Document layout detection data:
----
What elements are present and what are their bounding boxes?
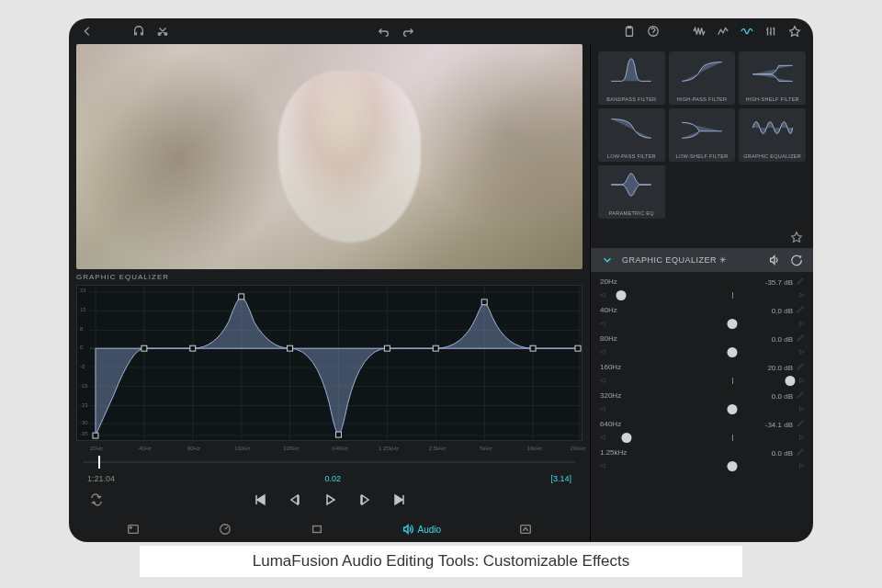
band-slider[interactable] — [608, 351, 796, 354]
skip-start-icon[interactable] — [253, 492, 267, 507]
x-tick: 1.25kHz — [379, 446, 399, 451]
pencil-icon[interactable] — [797, 334, 804, 342]
nudge-right-icon[interactable]: ▷ — [799, 377, 804, 384]
tab-speed-icon[interactable] — [218, 522, 232, 537]
x-tick: 320Hz — [283, 446, 299, 451]
pencil-icon[interactable] — [797, 391, 804, 399]
nudge-left-icon[interactable]: ◁ — [600, 377, 605, 384]
time-current: 1:21.04 — [87, 474, 115, 483]
x-tick: 20kHz — [570, 446, 585, 451]
y-tick: -15 — [80, 383, 88, 389]
filter-tile[interactable]: BANDPASS FILTER — [598, 51, 665, 105]
eq-graph[interactable]: 23 15 8 0 -8 -15 -23 -30 -35 20Hz 40Hz 8… — [76, 285, 582, 441]
pencil-icon[interactable] — [797, 448, 804, 456]
svg-rect-33 — [575, 345, 581, 351]
eq-band-row: 160Hz20.0 dB◁▷ — [600, 361, 804, 387]
band-slider[interactable] — [608, 436, 796, 439]
band-slider[interactable] — [608, 322, 796, 325]
fx-tab-eq-icon[interactable] — [740, 24, 754, 39]
fx-tab-star-icon[interactable] — [787, 24, 802, 39]
eq-band-row: 1.25kHz0.0 dB◁▷ — [600, 447, 804, 472]
headphones-icon[interactable] — [131, 24, 146, 39]
svg-rect-34 — [129, 526, 139, 534]
frame-forward-icon[interactable] — [357, 492, 372, 507]
right-pane: BANDPASS FILTERHIGH-PASS FILTERHIGH-SHEL… — [590, 44, 813, 542]
eq-band-row: 80Hz0.0 dB◁▷ — [600, 333, 804, 358]
svg-rect-32 — [530, 345, 536, 351]
fx-tab-mixer-icon[interactable] — [763, 24, 778, 39]
band-freq: 160Hz — [600, 363, 621, 372]
svg-rect-26 — [239, 294, 244, 300]
chevron-down-icon[interactable] — [600, 253, 615, 267]
tab-color-icon[interactable] — [518, 522, 533, 537]
nudge-left-icon[interactable]: ◁ — [600, 462, 605, 469]
time-offset: 0.02 — [115, 474, 550, 483]
filter-tile[interactable]: LOW-SHELF FILTER — [669, 108, 736, 162]
eq-band-row: 320Hz0.0 dB◁▷ — [600, 390, 804, 415]
band-slider[interactable] — [608, 294, 796, 297]
nudge-left-icon[interactable]: ◁ — [600, 405, 605, 413]
band-freq: 640Hz — [600, 420, 621, 429]
x-tick: 20Hz — [90, 446, 103, 451]
band-value: 0.0 dB — [772, 335, 793, 344]
nudge-left-icon[interactable]: ◁ — [600, 291, 605, 299]
loop-icon[interactable] — [89, 492, 104, 507]
band-freq: 40Hz — [600, 306, 617, 315]
frame-back-icon[interactable] — [288, 492, 302, 507]
filter-tile[interactable]: HIGH-SHELF FILTER — [739, 51, 806, 105]
nudge-right-icon[interactable]: ▷ — [799, 348, 804, 356]
x-tick: 5kHz — [480, 446, 492, 451]
cut-icon[interactable] — [155, 24, 170, 39]
play-icon[interactable] — [322, 492, 337, 507]
video-preview[interactable] — [76, 44, 582, 269]
svg-rect-30 — [433, 345, 438, 351]
band-freq: 80Hz — [600, 334, 617, 344]
back-icon[interactable] — [80, 24, 95, 39]
eq-title: GRAPHIC EQUALIZER — [76, 269, 582, 285]
redo-icon[interactable] — [401, 24, 415, 39]
panel-star-icon[interactable] — [789, 230, 804, 244]
band-freq: 20Hz — [600, 277, 617, 287]
band-slider[interactable] — [608, 379, 796, 382]
clipboard-icon[interactable] — [622, 24, 637, 39]
pencil-icon[interactable] — [797, 363, 804, 370]
x-tick: 40Hz — [139, 446, 152, 451]
band-slider[interactable] — [608, 408, 796, 411]
nudge-right-icon[interactable]: ▷ — [799, 320, 804, 327]
skip-end-icon[interactable] — [392, 492, 407, 507]
tab-frame-icon[interactable] — [126, 522, 141, 537]
nudge-right-icon[interactable]: ▷ — [799, 291, 804, 299]
eq-band-row: 640Hz-34.1 dB◁▷ — [600, 418, 804, 444]
pencil-icon[interactable] — [797, 306, 804, 313]
reset-icon[interactable] — [789, 253, 804, 267]
nudge-left-icon[interactable]: ◁ — [600, 348, 605, 356]
fx-tab-wave-icon[interactable] — [692, 24, 707, 39]
filter-tile[interactable]: PARAMETRIC EQ — [598, 165, 665, 219]
left-pane: GRAPHIC EQUALIZER 23 15 8 — [69, 44, 590, 542]
fx-tab-level-icon[interactable] — [716, 24, 730, 39]
filter-tile[interactable]: HIGH-PASS FILTER — [669, 51, 736, 105]
band-slider[interactable] — [608, 465, 796, 468]
tab-audio[interactable]: Audio — [401, 523, 442, 536]
help-icon[interactable] — [646, 24, 661, 39]
nudge-left-icon[interactable]: ◁ — [600, 434, 605, 441]
nudge-left-icon[interactable]: ◁ — [600, 320, 605, 327]
tab-audio-label: Audio — [418, 525, 442, 535]
nudge-right-icon[interactable]: ▷ — [799, 462, 804, 469]
speaker-icon[interactable] — [767, 253, 782, 267]
band-value: -34.1 dB — [765, 421, 793, 429]
y-tick: 15 — [80, 307, 86, 312]
pencil-icon[interactable] — [797, 420, 804, 427]
undo-icon[interactable] — [377, 24, 391, 39]
svg-rect-29 — [384, 345, 390, 351]
filter-grid: BANDPASS FILTERHIGH-PASS FILTERHIGH-SHEL… — [591, 44, 813, 226]
filter-tile[interactable]: GRAPHIC EQUALIZER — [739, 108, 806, 162]
nudge-right-icon[interactable]: ▷ — [799, 405, 804, 413]
timeline-scrubber[interactable] — [84, 456, 575, 472]
filter-tile[interactable]: LOW-PASS FILTER — [598, 108, 665, 162]
nudge-right-icon[interactable]: ▷ — [799, 434, 804, 441]
pencil-icon[interactable] — [797, 277, 804, 285]
tab-crop-icon[interactable] — [310, 522, 324, 537]
x-tick: 2.5kHz — [429, 446, 447, 451]
svg-rect-25 — [190, 345, 196, 351]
----
THE TASK:
Whenever a line holds "audio", it counts; state the total for the records and add nothing.

WORKED SOLUTION:
2